If you do have an unidentified problem, try applying the following general methods:

  • Study stock or extracted tags to see how Bungie and other modders accomplished something. Think about how tags might interact, e.g. through matching animation labels or object functions.
  • Have you kept any backups of your game files or tags that you can restore to a working state? Consider what has changed between then and now to narrow down the cause.
  • Reproduce the problem in isolation. Create a test map which reproduces your problem while ruling out any other causes. Try to eliminate each possibility until you're left with one probable cause.
  • Check reports\debug.txt. Tools like Sapien and Standalone produce logs where you can get more information about crashes.
  • With Halo's long history of modding, odds are someone has had a similar problem. Try searching for past discussions on community websites and Discord channels.
  • Look for information related to a previous game. Many features come from earlier iterations of the engine.

Asking for help

If you're totally stuck, ask for help. Here are some tips for getting an answer:

  • Explain your problem first rather than waiting for someone to offer help.
  • Explain what exactly you're trying to do, not just the problem you're facing.
  • List the steps you've taken so far and what you've done to troubleshoot.
  • Provide any helpful screenshots, logs, or relevant files.
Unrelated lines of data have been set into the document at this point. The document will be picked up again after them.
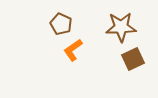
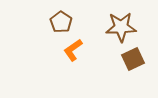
brown pentagon: moved 2 px up; rotated 10 degrees clockwise
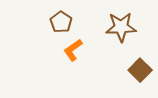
brown square: moved 7 px right, 11 px down; rotated 20 degrees counterclockwise
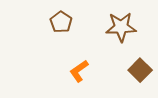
orange L-shape: moved 6 px right, 21 px down
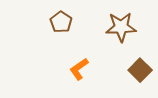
orange L-shape: moved 2 px up
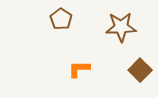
brown pentagon: moved 3 px up
orange L-shape: rotated 35 degrees clockwise
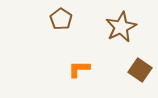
brown star: rotated 24 degrees counterclockwise
brown square: rotated 10 degrees counterclockwise
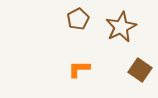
brown pentagon: moved 17 px right; rotated 10 degrees clockwise
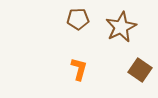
brown pentagon: rotated 25 degrees clockwise
orange L-shape: rotated 105 degrees clockwise
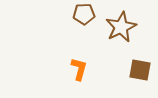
brown pentagon: moved 6 px right, 5 px up
brown square: rotated 25 degrees counterclockwise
As an example, this is NOT likely to get replies:

I tried to put some AI in my level but it doesnt work. Can anyone help?
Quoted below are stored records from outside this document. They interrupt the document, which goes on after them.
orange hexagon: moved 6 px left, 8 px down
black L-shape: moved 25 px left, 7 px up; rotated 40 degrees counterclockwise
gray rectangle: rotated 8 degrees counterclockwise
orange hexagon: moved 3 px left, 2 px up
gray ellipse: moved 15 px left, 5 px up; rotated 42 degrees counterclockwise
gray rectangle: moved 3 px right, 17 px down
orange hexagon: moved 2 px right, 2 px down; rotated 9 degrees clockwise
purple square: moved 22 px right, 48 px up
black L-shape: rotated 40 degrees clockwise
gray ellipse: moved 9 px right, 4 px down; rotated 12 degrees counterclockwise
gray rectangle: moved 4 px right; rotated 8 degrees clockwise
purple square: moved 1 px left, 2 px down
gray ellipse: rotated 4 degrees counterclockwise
It's hard to know if this means the map doesn't load, crashes, the AI aren't doing anything, or they can't be added in Sapien. It doesn't say if custom tags are being used and where they came from. Include some more details so people can narrow down the causes:

I want to make a level where AI fight each other. I downloaded some drone tags from this link and put them in my tags folder. When I add them to my bipeds palette in Sapien it says "Not all selected tags could be added to the palette". Here's a screenshot of my debug.txt and where I put the tags.
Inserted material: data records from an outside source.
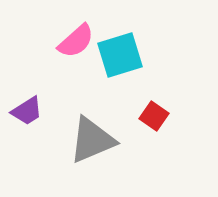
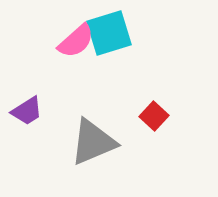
cyan square: moved 11 px left, 22 px up
red square: rotated 8 degrees clockwise
gray triangle: moved 1 px right, 2 px down
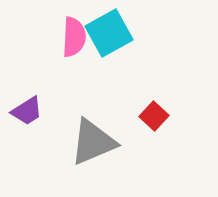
cyan square: rotated 12 degrees counterclockwise
pink semicircle: moved 2 px left, 4 px up; rotated 45 degrees counterclockwise
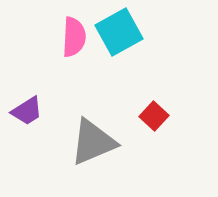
cyan square: moved 10 px right, 1 px up
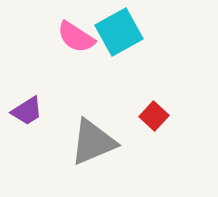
pink semicircle: moved 2 px right; rotated 120 degrees clockwise
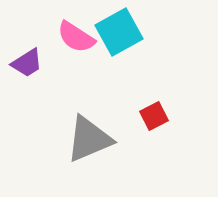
purple trapezoid: moved 48 px up
red square: rotated 20 degrees clockwise
gray triangle: moved 4 px left, 3 px up
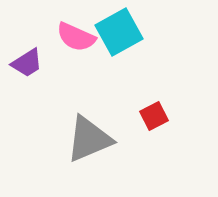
pink semicircle: rotated 9 degrees counterclockwise
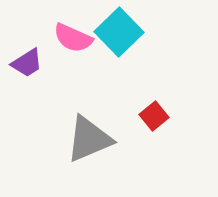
cyan square: rotated 15 degrees counterclockwise
pink semicircle: moved 3 px left, 1 px down
red square: rotated 12 degrees counterclockwise
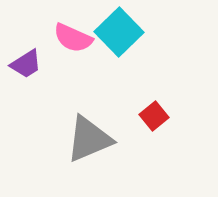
purple trapezoid: moved 1 px left, 1 px down
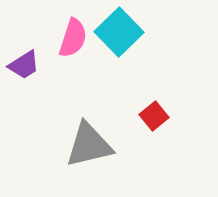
pink semicircle: rotated 96 degrees counterclockwise
purple trapezoid: moved 2 px left, 1 px down
gray triangle: moved 6 px down; rotated 10 degrees clockwise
This is easy to answer with the additional context; the likely cause of the error is missing tag dependencies or putting the downloaded tags in the wrong location under tags\. From this question we can also offer the advice that bipeds won't do anything on their own and you need to set up encounters for them to behave like AI.

If nobody is answering, it might just mean that nobody knows and you're gonna have to figure it out on your own. If you do solve your own problem, be sure to post a reply so others can benefit from what you learned. Maybe we'll use it for the wiki!